Fernandez-Martin Amelia, Gonzalez-Rey Elena, Chorny Alejo, Martin Javier, Pozo David, Ganea Doina, Delgado Mario
Instituto de Parasitologia y Biomedicina, CSIC, Avd. Conocimiento, PT Ciencias de la Salud, Granada 18100, Spain.
Ann N Y Acad Sci. 2006 Jul;1070:276-81. doi: 10.1196/annals.1317.026.

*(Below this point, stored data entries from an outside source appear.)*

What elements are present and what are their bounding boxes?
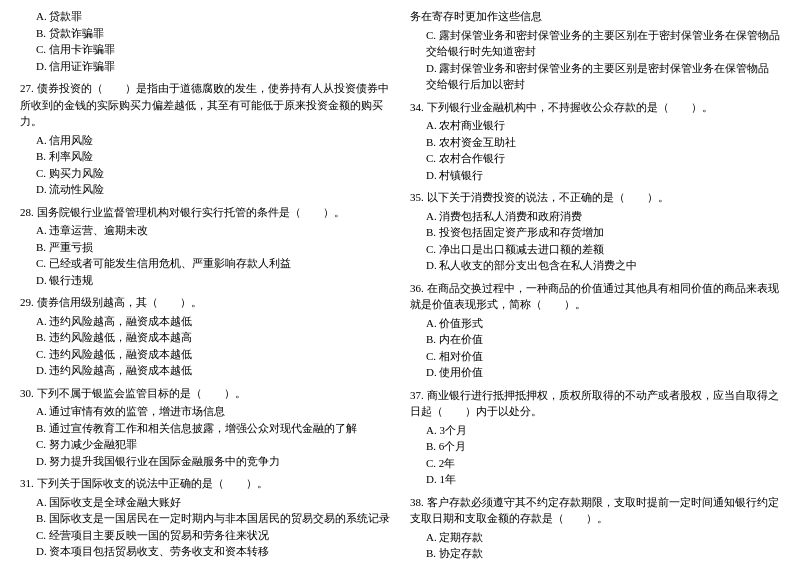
option-item: A. 农村商业银行 [410,117,780,134]
option-item: C. 2年 [410,455,780,472]
question-text: 务在寄存时更加作这些信息 [410,8,780,25]
option-item: D. 信用证诈骗罪 [20,58,390,75]
option-item: A. 信用风险 [20,132,390,149]
option-item: C. 信用卡诈骗罪 [20,41,390,58]
option-item: B. 国际收支是一国居民在一定时期内与非本国居民的贸易交易的系统记录 [20,510,390,527]
page-container: A. 贷款罪 B. 贷款诈骗罪 C. 信用卡诈骗罪 D. 信用证诈骗罪 27. … [0,0,800,565]
option-item: C. 努力减少金融犯罪 [20,436,390,453]
question-35: 35. 以下关于消费投资的说法，不正确的是（ ）。 A. 消费包括私人消费和政府… [410,189,780,274]
q33-continued: 务在寄存时更加作这些信息 C. 露封保管业务和密封保管业务的主要区别在于密封保管… [410,8,780,93]
option-item: B. 贷款诈骗罪 [20,25,390,42]
option-item: C. 活期存款 [410,562,780,566]
question-text: 28. 国务院银行业监督管理机构对银行实行托管的条件是（ ）。 [20,204,390,221]
question-text: 37. 商业银行进行抵押抵押权，质权所取得的不动产或者股权，应当自取得之日起（ … [410,387,780,420]
question-31: 31. 下列关于国际收支的说法中正确的是（ ）。 A. 国际收支是全球金融大账好… [20,475,390,560]
question-text: 27. 债券投资的（ ）是指由于道德腐败的发生，使券持有人从投资债券中所收到的金… [20,80,390,130]
option-item: B. 协定存款 [410,545,780,562]
option-item: D. 努力提升我国银行业在国际金融服务中的竞争力 [20,453,390,470]
question-27: 27. 债券投资的（ ）是指由于道德腐败的发生，使券持有人从投资债券中所收到的金… [20,80,390,198]
option-item: D. 流动性风险 [20,181,390,198]
question-text: 31. 下列关于国际收支的说法中正确的是（ ）。 [20,475,390,492]
question-30: 30. 下列不属于银监会监管目标的是（ ）。 A. 通过审情有效的监管，增进市场… [20,385,390,470]
option-item: B. 严重亏损 [20,239,390,256]
option-item: A. 违章运营、逾期未改 [20,222,390,239]
main-content: A. 贷款罪 B. 贷款诈骗罪 C. 信用卡诈骗罪 D. 信用证诈骗罪 27. … [20,8,780,565]
question-34: 34. 下列银行业金融机构中，不持握收公众存款的是（ ）。 A. 农村商业银行 … [410,99,780,184]
option-item: A. 定期存款 [410,529,780,546]
question-37: 37. 商业银行进行抵押抵押权，质权所取得的不动产或者股权，应当自取得之日起（ … [410,387,780,488]
option-item: D. 露封保管业务和密封保管业务的主要区别是密封保管业务在保管物品交给银行后加以… [410,60,780,93]
option-item: C. 净出口是出口额减去进口额的差额 [410,241,780,258]
option-item: A. 贷款罪 [20,8,390,25]
option-item: C. 违约风险越低，融资成本越低 [20,346,390,363]
option-item: A. 违约风险越高，融资成本越低 [20,313,390,330]
option-item: D. 资本项目包括贸易收支、劳务收支和资本转移 [20,543,390,560]
option-item: B. 内在价值 [410,331,780,348]
option-item: B. 投资包括固定资产形成和存货增加 [410,224,780,241]
question-text: 38. 客户存款必须遵守其不约定存款期限，支取时提前一定时间通知银行约定支取日期… [410,494,780,527]
option-item: D. 私人收支的部分支出包含在私人消费之中 [410,257,780,274]
question-29: 29. 债券信用级别越高，其（ ）。 A. 违约风险越高，融资成本越低 B. 违… [20,294,390,379]
option-item: A. 3个月 [410,422,780,439]
option-item: C. 露封保管业务和密封保管业务的主要区别在于密封保管业务在保管物品交给银行时先… [410,27,780,60]
question-text: 35. 以下关于消费投资的说法，不正确的是（ ）。 [410,189,780,206]
option-item: D. 使用价值 [410,364,780,381]
option-item: A. 国际收支是全球金融大账好 [20,494,390,511]
right-column: 务在寄存时更加作这些信息 C. 露封保管业务和密封保管业务的主要区别在于密封保管… [410,8,780,565]
option-item: A. 消费包括私人消费和政府消费 [410,208,780,225]
question-text: 36. 在商品交换过程中，一种商品的价值通过其他具有相同价值的商品来表现就是价值… [410,280,780,313]
option-item: B. 通过宣传教育工作和相关信息披露，增强公众对现代金融的了解 [20,420,390,437]
question-28: 28. 国务院银行业监督管理机构对银行实行托管的条件是（ ）。 A. 违章运营、… [20,204,390,289]
question-text: 29. 债券信用级别越高，其（ ）。 [20,294,390,311]
option-item: D. 银行违规 [20,272,390,289]
option-item: B. 利率风险 [20,148,390,165]
question-36: 36. 在商品交换过程中，一种商品的价值通过其他具有相同价值的商品来表现就是价值… [410,280,780,381]
question-text: 30. 下列不属于银监会监管目标的是（ ）。 [20,385,390,402]
option-item: C. 相对价值 [410,348,780,365]
option-item: C. 农村合作银行 [410,150,780,167]
option-item: B. 农村资金互助社 [410,134,780,151]
question-text: 34. 下列银行业金融机构中，不持握收公众存款的是（ ）。 [410,99,780,116]
option-item: C. 购买力风险 [20,165,390,182]
question-38: 38. 客户存款必须遵守其不约定存款期限，支取时提前一定时间通知银行约定支取日期… [410,494,780,566]
option-item: C. 已经或者可能发生信用危机、严重影响存款人利益 [20,255,390,272]
option-item: D. 违约风险越高，融资成本越低 [20,362,390,379]
option-item: B. 违约风险越低，融资成本越高 [20,329,390,346]
option-item: A. 价值形式 [410,315,780,332]
option-item: D. 村镇银行 [410,167,780,184]
option-item: D. 1年 [410,471,780,488]
option-item: B. 6个月 [410,438,780,455]
continued-options-block: A. 贷款罪 B. 贷款诈骗罪 C. 信用卡诈骗罪 D. 信用证诈骗罪 [20,8,390,74]
option-item: A. 通过审情有效的监管，增进市场信息 [20,403,390,420]
option-item: C. 经营项目主要反映一国的贸易和劳务往来状况 [20,527,390,544]
left-column: A. 贷款罪 B. 贷款诈骗罪 C. 信用卡诈骗罪 D. 信用证诈骗罪 27. … [20,8,390,565]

Multiple sclerosis (MS) is a disabling inflammatory, autoimmune demyelinating disease of the central nervous system (CNS). Despite intensive investigation, the mechanisms of disease pathogenesis remain unclear, and curative therapies are unavailable for MS. The current study describes a new possible strategy for the treatment of MS, based on the administration of the vasoactive intestinal peptide (VIP). Treatment with VIP significantly reduced incidence and severity of experimental autoimmune encephalomyelitis (EAE), an MS-related rodent model. VIP suppressed EAE neuropathology by reducing CNS inflammation and by selective blocking encephalitogenic T-cell reactivity, emerging as an attractive candidate for the treatment of human MS.
多发性硬化症(MS)是一种中枢神经系统(CNS)致残性炎症性自身免疫性脱髓鞘疾病。尽管进行了深入研究,但疾病发病机制仍不清楚,且尚无治愈MS的疗法。当前研究描述了一种基于给予血管活性肠肽(VIP)治疗MS的新的可能策略。用VIP治疗可显著降低实验性自身免疫性脑脊髓炎(EAE,一种与MS相关的啮齿动物模型)的发病率和严重程度。VIP通过减轻中枢神经系统炎症和选择性阻断致脑炎性T细胞反应性来抑制EAE神经病理学,成为治疗人类MS的有吸引力的候选药物。